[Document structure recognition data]
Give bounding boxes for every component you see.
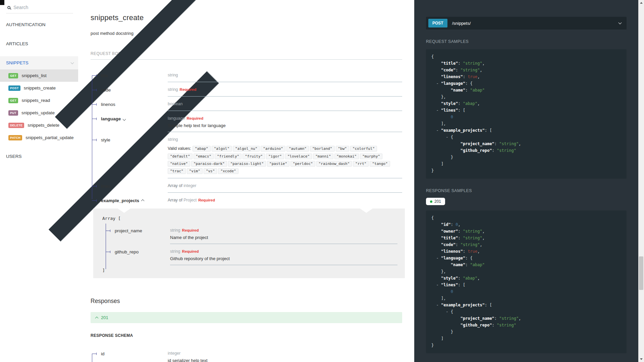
method-badge-put: PUT [8, 110, 18, 116]
panel-notch [118, 208, 130, 213]
section-label: AUTHENTICATION [6, 22, 46, 27]
operation-label: snippets_create [24, 85, 56, 90]
field-name-example_projects[interactable]: example_projects [91, 197, 168, 203]
field-name-github_repo: github_repo [104, 249, 170, 265]
operation-label: snippets_read [21, 98, 50, 103]
endpoint-dropdown[interactable]: POST /snippets/ [426, 17, 627, 29]
field-name-id: id [91, 351, 168, 362]
sidebar-item-users[interactable]: USERS [0, 144, 78, 169]
type-name: integer [168, 351, 180, 356]
field-row-linenos: linenosboolean [91, 101, 402, 111]
field-row-style: stylestringValid values:"abap""algol""al… [91, 137, 402, 178]
field-details: stringRequiredGithub repository of the p… [170, 249, 397, 265]
field-name-code: code [91, 87, 168, 97]
enum-value-chip: "bw" [336, 146, 350, 152]
field-row-project_name: project_namestringRequiredName of the pr… [104, 228, 397, 244]
status-dot-icon [430, 200, 432, 203]
field-name-label: style [101, 137, 110, 142]
enum-value-chip: "native" [168, 161, 190, 167]
response-schema-fields: idintegerid serializer help textownerstr… [91, 351, 402, 362]
enum-value-chip: "perldoc" [290, 161, 315, 167]
chevron-down-icon [619, 21, 622, 24]
operation-label: snippets_update [21, 110, 55, 115]
field-details: integerid serializer help text [168, 351, 402, 362]
enum-value-chip: "abap" [193, 146, 211, 152]
endpoint-path: /snippets/ [452, 21, 471, 26]
array-schema-panel: Array [ project_namestringRequiredName o… [93, 208, 405, 278]
type-name: language [168, 116, 185, 121]
search-input[interactable] [13, 5, 64, 10]
field-name-label: github_repo [115, 249, 139, 254]
field-name-title: title [91, 72, 168, 82]
valid-values: Valid values:"abap""algol""algol_nu""ard… [168, 144, 402, 174]
http-method-badge: POST [428, 19, 447, 27]
enum-value-chip: "igor" [266, 154, 284, 159]
sidebar-item-snippets_create[interactable]: POSTsnippets_create [0, 82, 78, 94]
sidebar-nav: AUTHENTICATION ARTICLES SNIPPETS GETsnip… [0, 18, 78, 169]
enum-value-chip: "borland" [310, 146, 335, 152]
field-details: stringRequiredName of the project [170, 228, 397, 244]
enum-value-chip: "friendly" [215, 154, 241, 159]
field-name-language[interactable]: language [91, 116, 168, 132]
field-type: stringRequired [170, 249, 397, 254]
required-flag: Required [198, 198, 215, 202]
array-close-bracket: ] [102, 268, 397, 273]
request-sample-json: { "title": "string", "code": "string", "… [431, 53, 621, 174]
field-details: string [168, 72, 402, 82]
field-help-text: Sample help text for language [168, 123, 402, 128]
field-row-language: languagelanguageRequiredSample help text… [91, 116, 402, 132]
type-prefix: Array of [168, 183, 183, 188]
sidebar-item-authentication[interactable]: AUTHENTICATION [0, 18, 78, 31]
field-help-text: id serializer help text [168, 358, 402, 362]
type-name: Project [183, 198, 197, 202]
request-body-fields: titlestringcodestringRequiredlinenosbool… [91, 72, 402, 203]
redoc-page: AUTHENTICATION ARTICLES SNIPPETS GETsnip… [0, 0, 644, 362]
sidebar-item-snippets_list[interactable]: GETsnippets_list [0, 69, 78, 82]
field-row-id: idintegerid serializer help text [91, 351, 402, 362]
sidebar-item-articles[interactable]: ARTICLES [0, 31, 78, 56]
type-prefix: Array of [168, 198, 183, 202]
field-details: Array of ProjectRequired [168, 197, 402, 203]
response-sample-tab-201[interactable]: 201 [426, 198, 445, 205]
field-row-code: codestringRequired [91, 87, 402, 97]
section-label: SNIPPETS [6, 60, 29, 65]
scrollbar-down-arrow[interactable] [638, 356, 644, 362]
response-201-banner[interactable]: 201 [91, 312, 402, 323]
scrollbar-thumb[interactable] [639, 256, 643, 290]
type-name: string [168, 137, 178, 142]
samples-panel: POST /snippets/ REQUEST SAMPLES { "title… [414, 0, 638, 362]
sidebar-item-snippets_partial_update[interactable]: PATCHsnippets_partial_update [0, 131, 78, 144]
operation-label: snippets_partial_update [25, 135, 73, 140]
enum-value-chip: "emacs" [194, 154, 214, 159]
field-row-example_projects: example_projectsArray of ProjectRequired [91, 197, 402, 203]
field-type: stringRequired [168, 87, 402, 93]
field-details: stringValid values:"abap""algol""algol_n… [168, 137, 402, 178]
valid-values-label: Valid values: [168, 146, 191, 151]
field-name-label: id [101, 351, 105, 356]
method-badge-get: GET [8, 73, 18, 78]
field-name-label: lines [101, 184, 110, 189]
field-details: languageRequiredSample help text for lan… [168, 116, 402, 132]
sidebar-item-snippets[interactable]: SNIPPETS [0, 56, 78, 69]
request-samples-label: REQUEST SAMPLES [426, 39, 627, 44]
field-details: stringRequired [168, 87, 402, 97]
enum-value-chip: "vs" [204, 168, 217, 174]
field-name-label: code [101, 87, 111, 93]
page-scrollbar[interactable] [638, 0, 644, 362]
responses-heading: Responses [91, 298, 402, 305]
field-type: string [168, 72, 402, 78]
scrollbar-up-arrow[interactable] [638, 0, 644, 6]
field-name-linenos: linenos [91, 101, 168, 111]
enum-value-chip: "pastie" [267, 161, 289, 167]
search-icon [7, 6, 10, 9]
enum-value-chip: "algol_nu" [233, 146, 260, 152]
required-flag: Required [180, 87, 197, 92]
sidebar: AUTHENTICATION ARTICLES SNIPPETS GETsnip… [0, 0, 78, 362]
field-type: integer [168, 351, 402, 356]
enum-value-chip: "murphy" [360, 154, 382, 159]
enum-value-chip: "monokai" [334, 154, 359, 159]
field-name-project_name: project_name [104, 228, 170, 244]
response-samples-label: RESPONSE SAMPLES [426, 188, 627, 193]
required-flag: Required [182, 228, 199, 232]
search-box[interactable] [6, 0, 73, 13]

Work instructions
Whenever the word "ProjectRequired" occurs in a line above, copy that line.

Exercise solution
field-details: Array of ProjectRequired [168, 197, 402, 203]
field-row-example_projects: example_projectsArray of ProjectRequired [91, 197, 402, 203]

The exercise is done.